• _Data for analysis_
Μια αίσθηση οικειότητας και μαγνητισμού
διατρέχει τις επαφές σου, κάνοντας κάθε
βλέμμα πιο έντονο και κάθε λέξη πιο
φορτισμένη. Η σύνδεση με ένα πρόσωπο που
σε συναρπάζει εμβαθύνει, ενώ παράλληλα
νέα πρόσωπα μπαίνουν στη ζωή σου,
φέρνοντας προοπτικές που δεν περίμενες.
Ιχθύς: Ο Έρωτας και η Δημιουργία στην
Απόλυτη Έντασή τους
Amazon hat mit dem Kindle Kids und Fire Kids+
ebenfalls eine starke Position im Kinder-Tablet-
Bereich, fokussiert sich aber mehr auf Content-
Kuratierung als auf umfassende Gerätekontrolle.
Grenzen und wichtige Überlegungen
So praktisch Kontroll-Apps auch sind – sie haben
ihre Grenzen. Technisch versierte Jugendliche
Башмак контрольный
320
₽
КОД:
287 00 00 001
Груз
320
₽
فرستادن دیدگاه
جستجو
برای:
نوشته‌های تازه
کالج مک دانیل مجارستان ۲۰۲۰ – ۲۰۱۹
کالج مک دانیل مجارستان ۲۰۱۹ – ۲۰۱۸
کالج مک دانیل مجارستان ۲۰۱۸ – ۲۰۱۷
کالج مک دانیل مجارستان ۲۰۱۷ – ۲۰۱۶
---
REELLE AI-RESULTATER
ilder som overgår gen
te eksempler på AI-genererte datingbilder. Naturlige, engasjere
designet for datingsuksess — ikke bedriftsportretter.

• _What needs to be done_
For each line above that includes "κάθε", copy the line.

• _Solution for this exercise_
διατρέχει τις επαφές σου, κάνοντας κάθε
βλέμμα πιο έντονο και κάθε λέξη πιο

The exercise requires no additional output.